As a first step we determined the Cdc13 effect on telomerase DNA extension activity in vitro. We anticipated that Cdc13 would inhibit telomerase function by competing for the DNA substrate, as observed for the human Cdc13 ortholog Pot113. To discriminate Cdc13 DNA binding-dependent effects we used DNA substrates with either 23- or 7-nucleotide 3′-overhangs in the telomerase extension assays. Prior biochemical studies indicated that Cdc13 requires a minimum of 11 single-stranded nucleotides to bind DNA14. In accordance, we found that our Cdc13 protein did not bind to DNA with a 7-base 3′-overhang but did bind to a 22-nucleotide overhang substrate (Supplementary Fig. 1). Unexpectedly, Cdc13 activated telomerase DNA extension activity independent of 3′-overhang DNA length (Fig. 1a). The DNA products below the +1 position for the 23-base substrate are likely produced by a previously described telomerase-associated endonuclease activity15.

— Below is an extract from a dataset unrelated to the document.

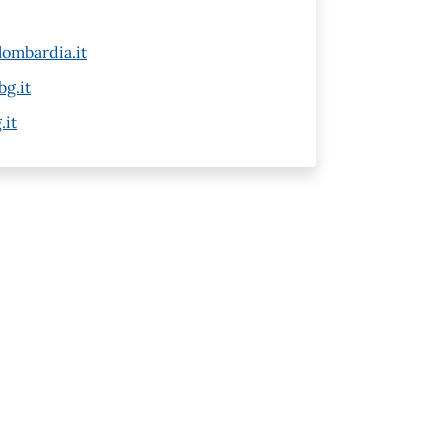
ombardia.it
g.it
.it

Cdc13 enhanced the extension of the 23-base substrate to a greater extent relative to the 7-nucleotide 3′-overhang DNA (~18- vs. ~9-fold) suggesting that DNA binding by Cdc13 positively contributed to telomerase activity. Nonetheless, the Cdc13 activation with a 7-base substrate suggested that Cdc13 could affect telomerase independent of direct DNA binding. Notably, we found that Cdc13 assembled with telomerase or potentially some other RNase-sensitive component of the extract on 7- or 22-base 3′-overhang substrates but that the 7-base DNA structure was dependent upon telomerase-DNA binding activity, which suggests that Cdc13 tethers to the DNA-bound enzyme (Fig. 1b). While stimulation by Cdc13 contrasts with the inhibitory effect of Pot1, it should be noted that Pot1 activates telomerase in conjunction with the telomeric protein Tpp116. Hence, Cdc13 apparently functions in a manner comparable to the combined effects of Pot1 and Tpp1.
To better understand how Cdc13 regulates telomerase activity we produced and characterized a series of Cdc13 protein derivatives that included full-length (FL), Cdc13-2 point mutant (2), DNA binding domain (DBD), amino-terminus through the DBD (N) and DBD through the carboxyl-terminus (C) (Fig. 2); all derivatives displayed high-affinity DNA binding activity (data not shown). The FL, Cdc13-2 and the N-fragment activated telomerase DNA extension activity on either DNA substrate. Hence, in addition to its suggested telomere recruitment function6, the Cdc13 N-terminus has a telomerase activation surface. In contrast, the C or DBD derivatives inhibited extension of the 23-base substrate but did not affect basal extension of the 7-base 3′-overhang DNA (Fig. 2).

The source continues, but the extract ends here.